All this took place in No Man's Land, in that little gully to the left of Quinn's Post, and from that morning it was known as "Bloody Angle."
The units of the Naval Division were then directed to go up the ridge between Quinn's and Pope's, and their casualties were so heavy that the name, "Dead Man's Ridge," was instinctively applied to it by association.
The sorely tried Colonials could not but admit the bravery of the Royal Marine officers as they led their men up those scrub-covered slopes. They pressed straight up the goat track, and lined the ridge. As the ridge was a salient, the Turkish machine gunners from the trenches opposite our right flank opened fire, and caught the entire line of men in the back of the head. As fast as the men fell, others pressed forward to take their places. The officers suffered excessively as they encouraged their men.

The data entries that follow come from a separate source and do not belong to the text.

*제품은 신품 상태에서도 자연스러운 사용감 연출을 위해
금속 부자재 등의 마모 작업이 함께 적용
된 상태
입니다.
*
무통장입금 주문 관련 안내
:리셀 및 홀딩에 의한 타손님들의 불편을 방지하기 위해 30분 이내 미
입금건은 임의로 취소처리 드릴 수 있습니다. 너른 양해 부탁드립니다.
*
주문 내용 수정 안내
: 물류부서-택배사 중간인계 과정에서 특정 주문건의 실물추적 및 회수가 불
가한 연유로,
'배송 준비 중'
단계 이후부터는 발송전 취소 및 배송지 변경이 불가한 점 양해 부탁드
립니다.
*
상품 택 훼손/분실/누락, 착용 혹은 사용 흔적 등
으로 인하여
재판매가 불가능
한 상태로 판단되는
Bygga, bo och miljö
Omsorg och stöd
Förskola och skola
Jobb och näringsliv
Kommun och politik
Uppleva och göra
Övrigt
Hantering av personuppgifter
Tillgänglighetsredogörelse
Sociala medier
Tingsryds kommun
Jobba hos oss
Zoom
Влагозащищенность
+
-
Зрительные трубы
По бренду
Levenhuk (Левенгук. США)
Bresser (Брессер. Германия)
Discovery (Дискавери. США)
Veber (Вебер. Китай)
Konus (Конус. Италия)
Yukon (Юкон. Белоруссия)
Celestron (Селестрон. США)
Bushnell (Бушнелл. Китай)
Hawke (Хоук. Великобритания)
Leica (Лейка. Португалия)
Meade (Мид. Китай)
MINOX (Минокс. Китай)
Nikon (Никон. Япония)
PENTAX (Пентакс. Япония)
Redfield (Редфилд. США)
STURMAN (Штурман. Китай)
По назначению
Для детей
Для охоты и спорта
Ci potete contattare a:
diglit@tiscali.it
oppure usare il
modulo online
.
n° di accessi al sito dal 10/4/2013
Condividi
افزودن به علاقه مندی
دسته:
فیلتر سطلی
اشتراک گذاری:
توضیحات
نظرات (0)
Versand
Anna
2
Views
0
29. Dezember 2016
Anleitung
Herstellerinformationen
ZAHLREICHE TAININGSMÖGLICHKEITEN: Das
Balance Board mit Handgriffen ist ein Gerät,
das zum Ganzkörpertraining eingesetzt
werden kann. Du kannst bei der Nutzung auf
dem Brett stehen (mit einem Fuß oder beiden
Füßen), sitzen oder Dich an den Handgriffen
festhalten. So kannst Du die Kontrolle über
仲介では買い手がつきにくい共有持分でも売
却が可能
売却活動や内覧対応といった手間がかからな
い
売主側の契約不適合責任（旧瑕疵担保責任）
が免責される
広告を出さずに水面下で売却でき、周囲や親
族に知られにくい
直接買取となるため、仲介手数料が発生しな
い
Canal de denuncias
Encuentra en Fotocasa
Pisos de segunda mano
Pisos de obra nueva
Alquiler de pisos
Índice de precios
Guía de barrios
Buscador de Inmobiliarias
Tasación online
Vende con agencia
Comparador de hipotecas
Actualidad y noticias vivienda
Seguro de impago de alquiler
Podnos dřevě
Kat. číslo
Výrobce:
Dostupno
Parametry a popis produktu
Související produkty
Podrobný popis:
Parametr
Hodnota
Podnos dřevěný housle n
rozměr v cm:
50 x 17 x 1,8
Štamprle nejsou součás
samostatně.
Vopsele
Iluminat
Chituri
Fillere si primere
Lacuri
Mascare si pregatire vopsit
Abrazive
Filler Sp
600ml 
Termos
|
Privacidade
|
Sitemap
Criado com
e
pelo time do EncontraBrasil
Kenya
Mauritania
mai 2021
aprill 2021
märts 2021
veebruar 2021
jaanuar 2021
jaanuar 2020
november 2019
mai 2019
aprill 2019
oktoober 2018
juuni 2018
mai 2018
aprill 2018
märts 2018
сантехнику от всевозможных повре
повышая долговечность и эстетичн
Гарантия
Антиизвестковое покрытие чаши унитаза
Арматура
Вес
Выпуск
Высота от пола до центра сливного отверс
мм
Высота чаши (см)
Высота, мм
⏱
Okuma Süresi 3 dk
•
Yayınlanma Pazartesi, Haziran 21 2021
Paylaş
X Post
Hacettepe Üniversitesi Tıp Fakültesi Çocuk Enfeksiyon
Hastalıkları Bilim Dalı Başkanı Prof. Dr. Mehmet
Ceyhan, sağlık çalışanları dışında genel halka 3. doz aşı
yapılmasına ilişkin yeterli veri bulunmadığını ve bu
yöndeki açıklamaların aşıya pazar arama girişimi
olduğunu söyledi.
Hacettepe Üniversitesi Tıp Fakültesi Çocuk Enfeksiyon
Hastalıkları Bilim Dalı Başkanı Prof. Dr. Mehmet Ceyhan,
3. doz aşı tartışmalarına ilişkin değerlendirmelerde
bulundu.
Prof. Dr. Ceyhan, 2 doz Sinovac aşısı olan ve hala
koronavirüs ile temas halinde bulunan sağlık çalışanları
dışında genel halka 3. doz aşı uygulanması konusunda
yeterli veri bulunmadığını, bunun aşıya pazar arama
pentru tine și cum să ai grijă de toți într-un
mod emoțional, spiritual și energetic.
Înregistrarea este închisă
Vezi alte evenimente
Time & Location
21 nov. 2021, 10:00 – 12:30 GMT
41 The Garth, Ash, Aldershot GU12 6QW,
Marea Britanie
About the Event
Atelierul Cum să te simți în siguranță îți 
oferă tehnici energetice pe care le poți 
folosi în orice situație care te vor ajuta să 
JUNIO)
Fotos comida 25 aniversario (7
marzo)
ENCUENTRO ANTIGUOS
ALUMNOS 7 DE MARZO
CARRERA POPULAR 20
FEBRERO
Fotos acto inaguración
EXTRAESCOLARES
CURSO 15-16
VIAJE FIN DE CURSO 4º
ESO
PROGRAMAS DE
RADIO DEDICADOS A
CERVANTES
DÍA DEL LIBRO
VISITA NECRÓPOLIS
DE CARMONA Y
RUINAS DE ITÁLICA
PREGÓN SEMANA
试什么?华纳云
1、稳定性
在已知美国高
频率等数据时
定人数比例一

On occasions such as these, one realizes the devilish ingenuity of modern war—bullets streaming as from a hose, and cutting down everything in the line of fire—men and shrubs indiscriminately, until the clay slopes of Dead Man's Ridge were stained with British blood.
The troops holding the safe crestline just a little to the right were fascinated by the scene—the red and yellow of the hillside, the brave men steadily climbing up to the fatal crest, the burst of machine-gun fire as it caught the soldiers on the ridge; then the awful tumble down the slope until the maimed body came to rest at the foot of the gully among the sweet wild thyme.
[Photo by the Author
The First Trenches at Quinn's Post.
This picture was taken at the end of April, before the scrub was whittled into matchwood by the hail of bullets.
The machine-gun fire was too deadly. The survivors reluctantly came back to the old line, leaving Dead Man's Ridge covered with dead—our own and the Turks'. Every night for weeks comrades risked their lives to get the bodies away, but the Turk gradually established himself on the ridge, and not until Armistice Day were the burials completed.
A party of the Otago Infantry had a most trying time. They did not fall back with their comrades during the darkness, and suffered severely all next day. They were hard pressed and given up for lost, but next evening managed to cut their way out through the exultant Turks.